After our Episode 56 coverage of the AI-2027 paper — which lays out a timeline to artificial superintelligence by December 2027 — Neil deGrasse Tyson dropped a StarTalk episode called “Why the Singularity Is Probably Wrong.” We love Neil, but on this topic, we think he and guest Adam Becker are making some real mistakes.
Their five core arguments:
1. Exponential growth always hits a ceiling. Becker argues that singularity believers project exponential curves without acknowledging S-curves. He’s right that every individual technology follows an S-curve — vacuum tubes maxed out, transistors are approaching atomic limits. But the singularity hypothesis isn’t about one technology. It’s about paradigm shifts. Each S-curve tops out, but a new one starts before the old one finishes. And in AI specifically, the rate of paradigm-level breakthroughs has been accelerating.
2. Intelligence isn’t a single dial. This is Becker’s strongest point — AI can be superhuman at chess while having zero social awareness. But nobody serious in AI claims you “just turn up one dial.” Modern development involves architecture innovations, training methodology, RLHF, multi-modal integration, and tool use. More importantly, the trend shows AI becoming more general, not less. The “intelligence is too complex” argument has been the retreat position for decades as goalposts keep moving.
3. The brain is not a computer. True — the brain isn’t a Von Neumann machine. But you don’t need to simulate a brain to achieve general intelligence. Planes don’t flap their wings. The question isn’t whether AI works like a brain, but whether it can achieve comparable cognitive outputs.

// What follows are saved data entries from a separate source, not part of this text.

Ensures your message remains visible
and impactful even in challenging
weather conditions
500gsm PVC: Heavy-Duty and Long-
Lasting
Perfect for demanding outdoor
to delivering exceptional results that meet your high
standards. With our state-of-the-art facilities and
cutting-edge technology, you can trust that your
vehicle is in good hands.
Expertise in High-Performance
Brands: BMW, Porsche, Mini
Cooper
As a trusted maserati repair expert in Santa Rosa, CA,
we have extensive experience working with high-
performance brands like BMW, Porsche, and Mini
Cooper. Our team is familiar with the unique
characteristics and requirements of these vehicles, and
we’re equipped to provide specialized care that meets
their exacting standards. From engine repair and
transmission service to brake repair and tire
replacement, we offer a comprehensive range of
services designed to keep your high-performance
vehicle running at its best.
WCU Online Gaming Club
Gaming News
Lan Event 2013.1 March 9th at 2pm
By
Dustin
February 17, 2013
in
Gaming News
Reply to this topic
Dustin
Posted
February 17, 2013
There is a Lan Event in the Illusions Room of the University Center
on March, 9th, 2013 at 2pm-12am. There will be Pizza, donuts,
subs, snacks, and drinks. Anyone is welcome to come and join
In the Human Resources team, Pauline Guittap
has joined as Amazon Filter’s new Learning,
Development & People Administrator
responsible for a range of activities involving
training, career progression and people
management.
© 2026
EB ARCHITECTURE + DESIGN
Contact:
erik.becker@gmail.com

4. Moore’s Law is dead. Traditional transistor scaling is slowing, but computing capability continues advancing through new architectures, specialized hardware, algorithmic efficiency gains, and neuromorphic computing. The computational resources available for AI training have grown by roughly 10x per year even as Moore’s Law plateaus.

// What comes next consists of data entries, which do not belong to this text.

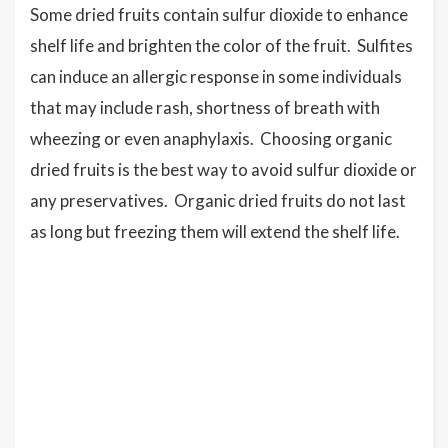
Some dried fruits contain sulfur dioxide to enhance
shelf life and brighten the color of the fruit. Sulfites
can induce an allergic response in some individuals
that may include rash, shortness of breath with
wheezing or even anaphylaxis. Choosing organic
dried fruits is the best way to avoid sulfur dioxide or
any preservatives. Organic dried fruits do not last
as long but freezing them will extend the shelf life.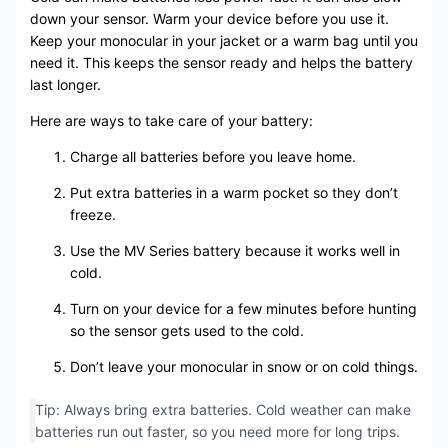
down your sensor. Warm your device before you use it.
Keep your monocular in your jacket or a warm bag until you
need it. This keeps the sensor ready and helps the battery
last longer.
Here are ways to take care of your battery:
Charge all batteries before you leave home.
Put extra batteries in a warm pocket so they don’t
freeze.
Use the MV Series battery because it works well in
cold.
Turn on your device for a few minutes before hunting
so the sensor gets used to the cold.
Don’t leave your monocular in snow or on cold things.
Tip: Always bring extra batteries. Cold weather can make
batteries run out faster, so you need more for long trips.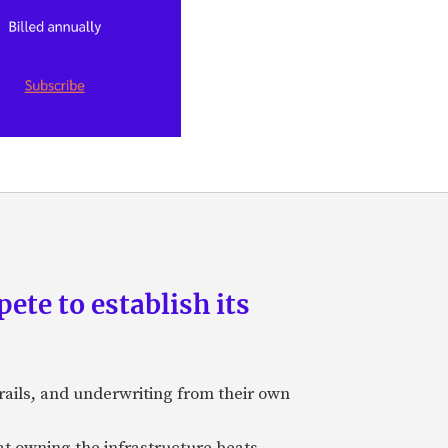
pete to establish its
rails, and underwriting from their own
hat owning the infrastructure beats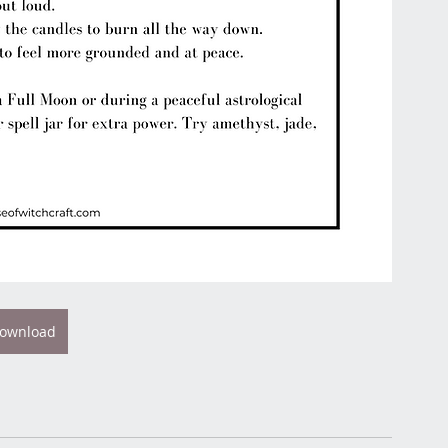
ownload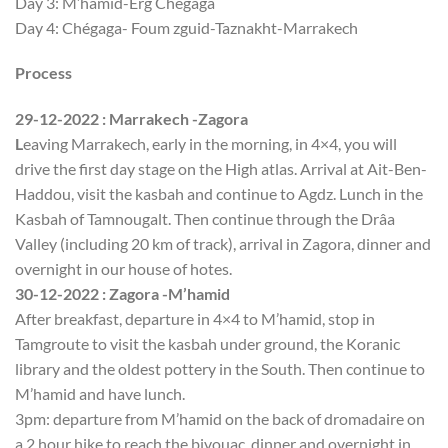
Day 3: M’hamid-Erg Chégaga
Day 4: Chégaga- Foum zguid-Taznakht-Marrakech
Process
29-12-2022 : Marrakech -Zagora
L
eaving Marrakech, early in the morning, in 4×4, you will
drive the first day stage on the High atlas. Arrival at Ait-Ben-
Haddou, visit the kasbah and continue to Agdz. Lunch in the
Kasbah of Tamnougalt. Then continue through the Drâa
Valley (including 20 km of track), arrival in Zagora, dinner and
overnight in our house of hotes.
30-12-2022 : Zagora -M’hamid
After breakfast, departure in 4×4 to M’hamid, stop in
Tamgroute to visit the kasbah under ground, the Koranic
library and the oldest pottery in the South. Then continue to
M’hamid and have lunch.
3pm: departure from M’hamid on the back of dromadaire on
a 2 hour hike to reach the bivouac, dinner and overnight in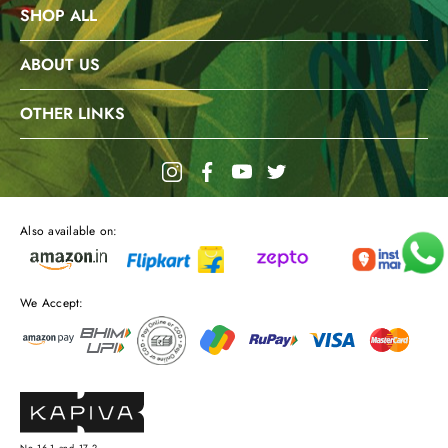
SHOP ALL
ABOUT US
OTHER LINKS
Also available on:
We Accept:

5. The real problems are political, not technical. Tyson argues we should worry about inequality and climate change instead. But this is a false dichotomy — AI could be the most powerful tool for addressing those very problems. And responsible development requires understanding what’s coming, not dismissing it.
We respect Tyson enormously, but his platform means his AI skepticism shapes how millions think about the most transformative technology of our era. Getting this conversation right matters.